A veces me ocurre. Me harto de violencia. Convivimos con ella a diario y me da asco hasta qué punto de bajeza pueden llegar unos seres humanos frente a otros. Estos días, viendo las imágenes de los incidentes en la Eurocopa, me paro a pensar si realmente hay una solución para estas actitudes en las que el desprecio al otro se pone por delante de cualquier cosa. Pero no hace falta irse muy lejos para toparse con la cruda realidad de los puños, físicos o psicológicos, con los que a menudo se intentan arreglar los asuntos cotidianos que hacen de nosotros seres con mucho que mejorar.
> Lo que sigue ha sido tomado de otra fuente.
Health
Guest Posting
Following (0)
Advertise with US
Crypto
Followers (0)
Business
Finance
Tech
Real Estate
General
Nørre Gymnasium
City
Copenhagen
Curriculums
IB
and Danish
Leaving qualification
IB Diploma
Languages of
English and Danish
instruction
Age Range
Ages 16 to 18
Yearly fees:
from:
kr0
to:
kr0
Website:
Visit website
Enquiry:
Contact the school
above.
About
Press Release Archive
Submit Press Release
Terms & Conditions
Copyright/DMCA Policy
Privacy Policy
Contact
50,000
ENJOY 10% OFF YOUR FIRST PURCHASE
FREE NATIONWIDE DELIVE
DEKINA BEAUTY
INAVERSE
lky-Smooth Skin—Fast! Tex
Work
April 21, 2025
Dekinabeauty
Les cuento. Hacía calor la otra tarde y en la calle apenas se veía gente. De repente, empecé a escuchar voces. Cada vez más cercanas cuanto más andaba. Y allí estaban ellos, sí, ella y él, discutiendo e insultándose como si los improperios fueran regalos de reyes con destinatario seguro. A punto de llegar a las manos, los viandantes apenas reaccionaban.

En cualquier televisión la bronca hubiera sido mayor y mejor en alguno de esos programas que denotan la capacidad intelectual de un país. Pero no, allí estaban ellos, dos jóvenes que no pasaban de los treinta zurrándose con solo abrir la boca y, con la entrada en liza de un tercero --al parecer, un amigo de la chica acosada--, muchas más opciones de soltar las manos. Afortunadamente, la policía intervino para calmar los ánimos y, digno de un final mediocre, cada uno de los protagonistas tomó el camino de casa, no sin antes repetirse que el malo de la película no era ninguno.

Aunque esta historia tenga un cierre aparentemente pacífico, no sé cómo hubiera acabado de no mediar los agentes. En ocasiones pasa que no ocurre nada, en otras, que el panorama degenera hasta límites insospechados. Como cuando tengo que parar de comer ante tanta náusea en las noticias de la televisión.